DATA FOR THIS TASK section start

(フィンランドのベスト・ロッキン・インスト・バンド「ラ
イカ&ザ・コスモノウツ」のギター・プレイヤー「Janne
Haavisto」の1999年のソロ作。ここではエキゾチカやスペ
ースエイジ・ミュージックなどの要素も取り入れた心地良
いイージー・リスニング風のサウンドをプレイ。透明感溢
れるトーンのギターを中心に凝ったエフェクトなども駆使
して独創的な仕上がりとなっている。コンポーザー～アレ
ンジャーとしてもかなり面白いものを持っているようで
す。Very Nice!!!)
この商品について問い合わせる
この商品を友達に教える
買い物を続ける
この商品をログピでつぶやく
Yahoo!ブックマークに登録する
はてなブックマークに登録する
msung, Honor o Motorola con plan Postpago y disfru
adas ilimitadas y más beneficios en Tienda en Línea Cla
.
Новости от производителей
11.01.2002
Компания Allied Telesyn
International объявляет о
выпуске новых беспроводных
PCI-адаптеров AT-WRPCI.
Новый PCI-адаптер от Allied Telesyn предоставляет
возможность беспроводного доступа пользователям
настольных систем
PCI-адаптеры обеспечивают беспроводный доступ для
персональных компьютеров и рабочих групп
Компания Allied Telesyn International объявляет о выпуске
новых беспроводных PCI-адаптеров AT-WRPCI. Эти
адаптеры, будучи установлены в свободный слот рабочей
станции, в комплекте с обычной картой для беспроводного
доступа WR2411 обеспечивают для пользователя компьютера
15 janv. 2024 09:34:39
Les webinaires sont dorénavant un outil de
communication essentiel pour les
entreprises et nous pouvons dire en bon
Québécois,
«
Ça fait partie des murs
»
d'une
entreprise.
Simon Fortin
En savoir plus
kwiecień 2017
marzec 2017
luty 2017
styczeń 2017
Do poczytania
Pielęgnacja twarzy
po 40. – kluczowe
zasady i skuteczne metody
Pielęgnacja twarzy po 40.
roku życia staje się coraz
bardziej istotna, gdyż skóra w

DATA FOR THIS TASK section end

**INSTRUCTIONS TO FOLLOW**
The response should be the lines from the one containing "15 janv. 2024 09:34:39" through the last line of the data, set down exactly and with no other line.

**SOLUTION**
15 janv. 2024 09:34:39
Les webinaires sont dorénavant un outil de
communication essentiel pour les
entreprises et nous pouvons dire en bon
Québécois,
«
Ça fait partie des murs
»
d'une
entreprise.
Simon Fortin
En savoir plus
kwiecień 2017
marzec 2017
luty 2017
styczeń 2017
Do poczytania
Pielęgnacja twarzy
po 40. – kluczowe
zasady i skuteczne metody
Pielęgnacja twarzy po 40.
roku życia staje się coraz
bardziej istotna, gdyż skóra w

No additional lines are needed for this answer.